La definición de la economía feminista, corta pero precisa que elaboran desde La Feria es la siguiente: “[se] concibe la economía en sentido amplio, como todas aquellas relaciones que establecemos entre nosotras y con el medio para alcanzar una vida digna que merece la pena ser vivida. Formas de producción, distribución y consumo que parten de las necesidades y deseos; relaciones de trabajo que huyen de la desigualdad y las relaciones de poder, que se basan en la reciprocidad, la solidaridad y el apoyo mutuo”.

Creo que es hora de replantearnos entre todxs qué podría ser una economía feminista de la cultura. Así este texto no quiere responder esta pregunta como un manual o puntos de un decálogo, sino tentativas de aspectos concretos que tenemos que experimentar cuando hablamos de este campo que llamamos cultura, y puede que estas líneas lancen más preguntas que soluciones.
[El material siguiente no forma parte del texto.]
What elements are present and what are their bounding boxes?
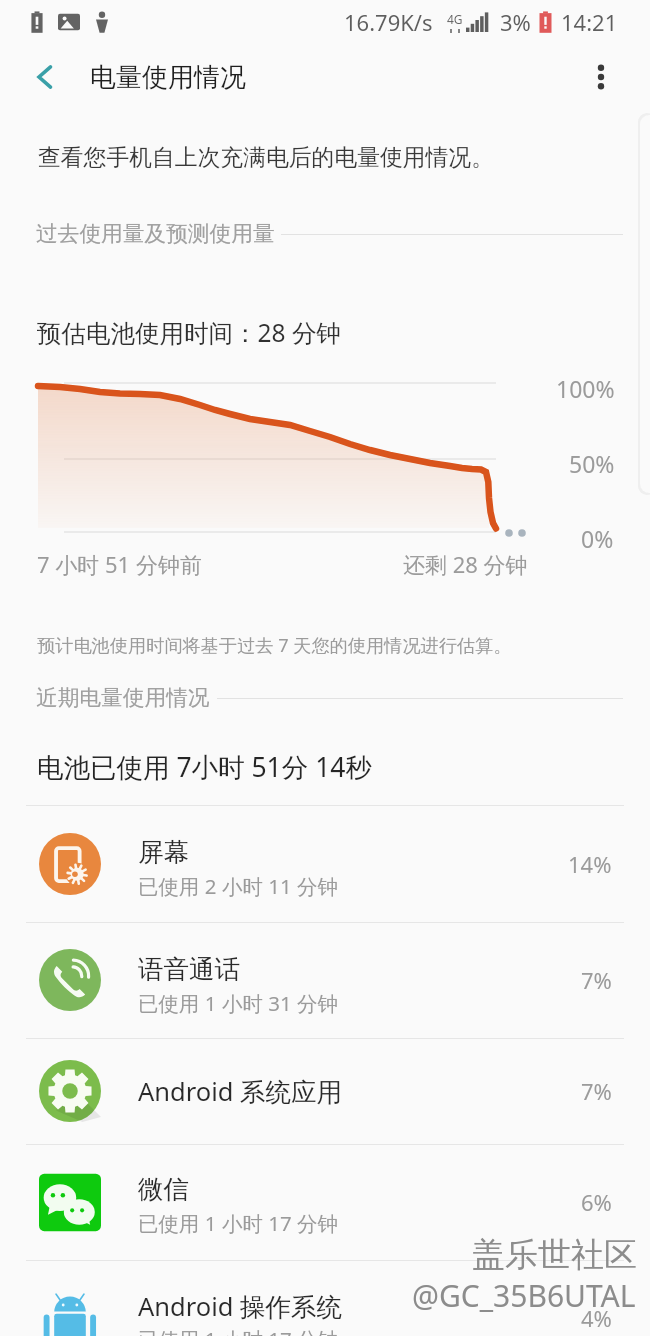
staticText: 100% bbox=[556, 373, 615, 404]
button[interactable]: Android 操作系统 bbox=[0, 1260, 650, 1336]
staticText: 已使用 1 小时 17 分钟 bbox=[138, 1325, 338, 1336]
staticText: @GC_35B6UTAL bbox=[412, 1275, 636, 1316]
button[interactable]: Back bbox=[22, 54, 68, 100]
staticText: 14:21 bbox=[561, 7, 618, 37]
staticText: 4G bbox=[447, 11, 463, 27]
staticText: 预估电池使用时间：28 分钟 bbox=[37, 316, 341, 349]
staticText: 屏幕 bbox=[138, 836, 189, 868]
button[interactable]: 屏幕 bbox=[0, 805, 650, 922]
button[interactable]: Android 系统应用 bbox=[0, 1038, 650, 1144]
staticText: Android 系统应用 bbox=[138, 1074, 343, 1109]
staticText: 7% bbox=[581, 965, 612, 995]
staticText: 6% bbox=[581, 1187, 612, 1217]
staticText: 语音通话 bbox=[138, 953, 240, 985]
button[interactable]: More options bbox=[578, 54, 624, 100]
staticText: 14% bbox=[568, 849, 612, 879]
staticText: 已使用 1 小时 17 分钟 bbox=[138, 1209, 338, 1237]
staticText: 电池已使用 7小时 51分 14秒 bbox=[37, 749, 372, 785]
staticText: 电量使用情况 bbox=[90, 61, 246, 94]
staticText: 50% bbox=[569, 448, 615, 479]
staticText: 0% bbox=[581, 523, 614, 554]
staticText: 近期电量使用情况 bbox=[36, 684, 210, 711]
staticText: 已使用 1 小时 31 分钟 bbox=[138, 989, 338, 1017]
staticText: 查看您手机自上次充满电后的电量使用情况。 bbox=[38, 143, 494, 172]
button[interactable]: 微信 bbox=[0, 1144, 650, 1260]
staticText: 还剩 28 分钟 bbox=[403, 549, 528, 579]
staticText: 4% bbox=[581, 1303, 612, 1333]
staticText: 7% bbox=[581, 1076, 612, 1106]
staticText: 过去使用量及预测使用量 bbox=[36, 220, 275, 247]
button[interactable]: 语音通话 bbox=[0, 922, 650, 1038]
staticText: 7 小时 51 分钟前 bbox=[37, 549, 202, 579]
staticText: 16.79K/s bbox=[344, 7, 433, 37]
staticText: Android 操作系统 bbox=[138, 1289, 343, 1324]
staticText: 盖乐世社区 bbox=[472, 1234, 637, 1276]
staticText: 预计电池使用时间将基于过去 7 天您的使用情况进行估算。 bbox=[37, 633, 512, 658]
staticText: 微信 bbox=[138, 1173, 189, 1205]
staticText: 3% bbox=[500, 7, 531, 37]
staticText: 已使用 2 小时 11 分钟 bbox=[138, 872, 338, 900]
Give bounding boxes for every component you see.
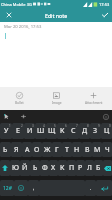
staticText: П bbox=[69, 163, 75, 173]
staticText: Edit note bbox=[45, 12, 68, 19]
button[interactable]: Р bbox=[76, 160, 85, 176]
staticText: Е bbox=[16, 126, 20, 136]
button[interactable]: Г bbox=[52, 142, 62, 157]
button[interactable]: Bullet bbox=[0, 87, 38, 110]
button[interactable]: К bbox=[58, 160, 67, 176]
button[interactable]: Т bbox=[62, 142, 72, 157]
button[interactable]: Ц bbox=[101, 123, 112, 139]
button[interactable]: П bbox=[67, 160, 76, 176]
button[interactable]: Backspace bbox=[103, 160, 112, 176]
staticText: Я bbox=[14, 145, 19, 155]
button[interactable]: О bbox=[32, 142, 42, 157]
staticText: 0 bbox=[109, 124, 111, 128]
staticText: 2 bbox=[21, 124, 23, 128]
staticText: Ю bbox=[12, 163, 19, 173]
staticText: China Mobile 3G bbox=[1, 2, 32, 7]
staticText: З bbox=[93, 126, 98, 136]
staticText: 12# bbox=[3, 185, 12, 192]
button[interactable]: Numbers bbox=[0, 180, 14, 196]
staticText: С bbox=[71, 126, 76, 136]
staticText: Ш bbox=[37, 126, 45, 136]
button[interactable]: М bbox=[92, 142, 102, 157]
staticText: 1 bbox=[9, 124, 11, 128]
button[interactable]: К bbox=[57, 123, 68, 139]
staticText: Image bbox=[52, 101, 62, 105]
button[interactable]: Д bbox=[79, 123, 90, 139]
button[interactable]: Е bbox=[12, 123, 24, 139]
staticText: Ь bbox=[3, 145, 8, 155]
staticText: Ч bbox=[105, 145, 110, 155]
staticText: У bbox=[4, 126, 9, 136]
staticText: 5 bbox=[54, 124, 56, 128]
button[interactable]: Save note bbox=[100, 10, 110, 20]
staticText: 8 bbox=[87, 124, 89, 128]
button[interactable]: Х bbox=[49, 160, 58, 176]
button[interactable]: Л bbox=[85, 160, 94, 176]
button[interactable]: Attachment bbox=[75, 87, 112, 110]
button[interactable]: И bbox=[24, 123, 35, 139]
staticText: Й bbox=[22, 163, 28, 173]
button[interactable]: Move cursor bbox=[19, 112, 28, 121]
button[interactable]: З bbox=[90, 123, 101, 139]
button[interactable]: Emoji bbox=[14, 180, 28, 196]
button[interactable]: Ь bbox=[0, 142, 11, 157]
button[interactable]: А bbox=[22, 142, 32, 157]
button[interactable]: Б bbox=[94, 160, 103, 176]
staticText: Б bbox=[96, 163, 101, 173]
button[interactable]: Н bbox=[72, 142, 82, 157]
staticText: М bbox=[94, 145, 101, 155]
staticText: , bbox=[33, 185, 35, 192]
staticText: Bullet bbox=[15, 101, 24, 105]
staticText: 17:53 bbox=[99, 2, 110, 7]
button[interactable]: Й bbox=[20, 160, 30, 176]
staticText: . bbox=[90, 185, 92, 192]
button[interactable]: Ф bbox=[40, 160, 49, 176]
staticText: Г bbox=[55, 145, 59, 155]
staticText: К bbox=[60, 163, 65, 173]
staticText: Attachment bbox=[85, 101, 103, 105]
staticText: Д bbox=[82, 126, 88, 136]
staticText: Т bbox=[65, 145, 69, 155]
staticText: Л bbox=[87, 163, 92, 173]
staticText: И bbox=[27, 126, 33, 136]
staticText: Ь bbox=[33, 163, 38, 173]
button[interactable]: Emoji bbox=[101, 112, 111, 122]
button[interactable]: Ж bbox=[42, 142, 52, 157]
button[interactable]: Я bbox=[11, 142, 22, 157]
staticText: Х bbox=[51, 163, 56, 173]
button[interactable]: Image bbox=[38, 87, 75, 110]
staticText: Mar 20 2016, 17:53 bbox=[4, 24, 42, 30]
staticText: Ф bbox=[42, 163, 48, 173]
staticText: В bbox=[85, 145, 90, 155]
staticText: 4 bbox=[43, 124, 45, 128]
button[interactable]: Shift bbox=[0, 160, 10, 176]
staticText: Н bbox=[74, 145, 80, 155]
staticText: О bbox=[34, 145, 40, 155]
button[interactable]: В bbox=[82, 142, 92, 157]
button[interactable]: Comma bbox=[28, 180, 39, 196]
staticText: Ц bbox=[104, 126, 110, 136]
staticText: А bbox=[25, 145, 30, 155]
staticText: 3 bbox=[32, 124, 34, 128]
button[interactable]: Enter bbox=[96, 180, 112, 196]
button[interactable]: Ш bbox=[35, 123, 46, 139]
staticText: 9 bbox=[98, 124, 100, 128]
staticText: Р bbox=[78, 163, 83, 173]
staticText: 6 bbox=[65, 124, 67, 128]
button[interactable]: Ь bbox=[30, 160, 40, 176]
button[interactable]: Щ bbox=[46, 123, 57, 139]
button[interactable]: Close bbox=[4, 10, 14, 20]
staticText: К bbox=[60, 126, 65, 136]
button[interactable]: Clipboard bbox=[2, 112, 11, 121]
staticText: 7 bbox=[76, 124, 78, 128]
button[interactable]: Ч bbox=[102, 142, 112, 157]
staticText: Щ bbox=[48, 126, 56, 136]
button[interactable]: У bbox=[0, 123, 12, 139]
button[interactable]: С bbox=[68, 123, 79, 139]
button[interactable]: Period bbox=[85, 180, 96, 196]
button[interactable]: Ю bbox=[10, 160, 20, 176]
staticText: Ж bbox=[44, 145, 51, 155]
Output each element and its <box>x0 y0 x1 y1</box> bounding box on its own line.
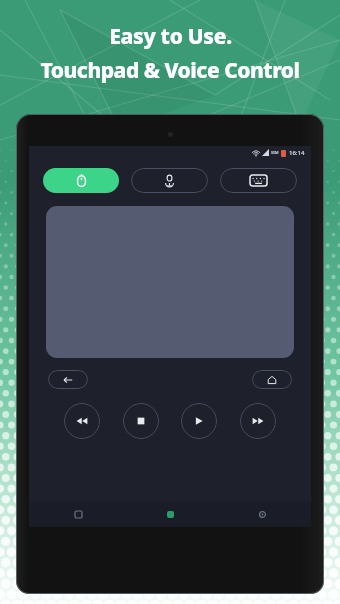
button[interactable]: Fast forward <box>240 403 276 439</box>
staticText: Easy to Use. <box>109 22 232 51</box>
button[interactable]: Home <box>252 370 292 389</box>
button[interactable]: Touchpad mode <box>43 168 119 193</box>
button[interactable]: Back <box>48 370 88 389</box>
button[interactable]: Remote <box>161 505 179 523</box>
staticText: SIM <box>271 150 279 155</box>
staticText: 16:14 <box>289 149 305 157</box>
button[interactable]: Settings <box>253 505 271 523</box>
button[interactable]: Keyboard <box>220 168 297 193</box>
button[interactable]: Stop <box>123 403 159 439</box>
staticText: Touchpad & Voice Control <box>40 56 300 85</box>
button[interactable]: Voice control <box>131 168 208 193</box>
button[interactable]: Rewind <box>64 403 100 439</box>
button[interactable]: Devices <box>69 505 87 523</box>
button[interactable]: Touchpad area <box>46 206 294 358</box>
button[interactable]: Play <box>181 403 217 439</box>
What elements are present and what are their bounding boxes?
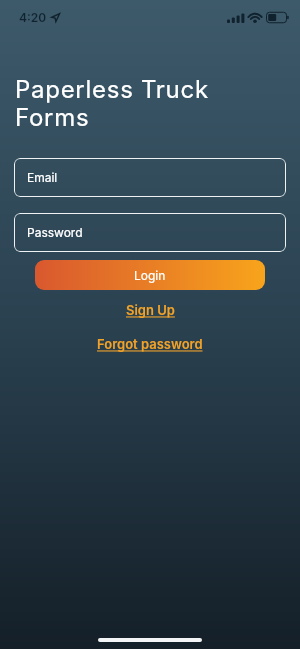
staticText: Email [27, 170, 58, 185]
button[interactable]: Forgot password [97, 336, 203, 352]
staticText: Sign Up [126, 302, 175, 318]
staticText: Forgot password [97, 336, 203, 352]
button[interactable]: Sign Up [126, 302, 175, 318]
button[interactable]: Email [14, 158, 286, 197]
button[interactable]: Login [35, 260, 265, 290]
staticText: Paperless Truck Forms [15, 75, 209, 131]
button[interactable]: Password [14, 213, 286, 252]
staticText: Password [27, 225, 83, 240]
staticText: 4:20 [19, 10, 47, 25]
staticText: Login [134, 268, 166, 283]
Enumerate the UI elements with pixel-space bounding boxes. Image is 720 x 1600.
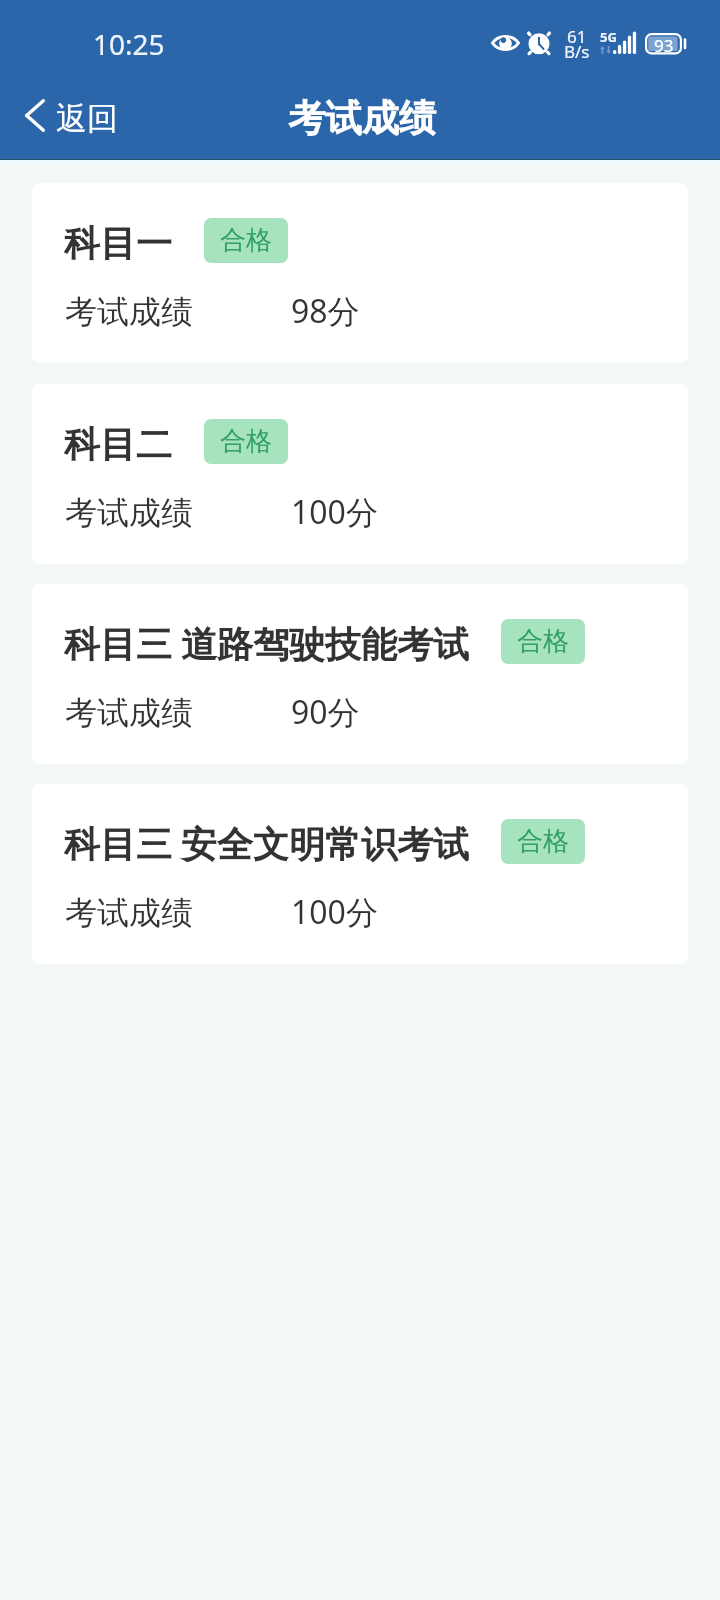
staticText: 93 (654, 34, 674, 57)
button[interactable]: 科目三 (32, 584, 688, 764)
staticText: 科目三 (64, 820, 172, 870)
staticText: 合格 (517, 825, 569, 858)
staticText: B/s (564, 40, 590, 63)
staticText: 合格 (220, 425, 272, 458)
button[interactable]: 科目一 (32, 183, 688, 363)
staticText: 61 (567, 25, 587, 48)
staticText: 90分 (291, 689, 360, 735)
staticText: 考试成绩 (65, 691, 193, 735)
staticText: 5G (600, 28, 617, 46)
staticText: 考试成绩 (65, 491, 193, 535)
staticText: 100分 (291, 489, 378, 535)
staticText: 科目一 (64, 219, 172, 269)
staticText: 考试成绩 (65, 290, 193, 334)
staticText: 考试成绩 (65, 891, 193, 935)
staticText: 合格 (517, 625, 569, 658)
staticText: 10:25 (93, 25, 165, 63)
staticText: 安全文明常识考试 (181, 820, 469, 870)
staticText: 道路驾驶技能考试 (181, 620, 469, 670)
staticText: 返回 (56, 99, 118, 138)
staticText: 合格 (220, 224, 272, 257)
staticText: 考试成绩 (288, 95, 436, 142)
staticText: 98分 (291, 288, 360, 334)
staticText: 科目三 (64, 620, 172, 670)
button[interactable]: 科目三 (32, 784, 688, 964)
staticText: 科目二 (64, 420, 172, 470)
button[interactable]: 科目二 (32, 384, 688, 564)
button[interactable]: 返回 (0, 88, 135, 143)
staticText: 100分 (291, 889, 378, 935)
En primer lugar, me cuestiono por qué no hay más prácticas y debates sobre los cruces entre los feminismos, las economías sociales y la cultura. Ya se ha discutido en estas páginas, en un texto de Aída Sánchez, sobre el colectivo Sindihogar, como una posibilidad concreta de composición política de lxs trabajadores culturales; también se ha discutido mucho de cómo existe una economía sumergida de los afectos en cultura, por ejemplo a través de capitales intangibles como se investiga en Copylove.

Otro punto clave sería repensar las divisiones de poder, perfiles y sueldos dentro del campo de la cultura. Es decir abordar la ya conocida feminización del trabajo no sólo en casa, en la empresa, o en las relaciones de la vida, sino también en las instituciones culturales. Existe una marcada distancia y una economía patriarcal de capital social y simbólico en el campo cultural (mucho de esto se basa en la hiper-visibización y la sobreexplotación del “sujeto-marca”. Cabe matizar aquí que no sólo me estoy refiero a que debería haber más mujeres directoras o artistas representadas en un museo y reducir la mirada de género a una problemática de ratio de mujeres que hay que re-equilibrar también (y que es necesaria en las instituciones públicas, ojo!). No obstante, no me parece muy transformador que al final haya mujeres directoras, o comisarixs “queer” que acaparen el mismo perfil y posición masculinos, perpetuando los modos de hacer institucionales. De hecho estas propuestas me parecen otro modo post-desarrollista de incluir cierta vanguardia radical. Quiero decir con ello, que la ratio de género puede ser simplemente una ratio más, si no se consigue con ello transformar las condiciones y estructuras reales de las prácticas y, por el contrario, se siguen perpetuando las divisiones del trabajo y la distribución de la riqueza. Por ejemplo, no creo que los museos e instituciones culturales en el Estado español lleguen a más del 10 % de su presupuesto en temas de educación, públicos y mediación, pese a ser muchas veces un tema central o mantener un cierto interés hacia lo “pedagógico”.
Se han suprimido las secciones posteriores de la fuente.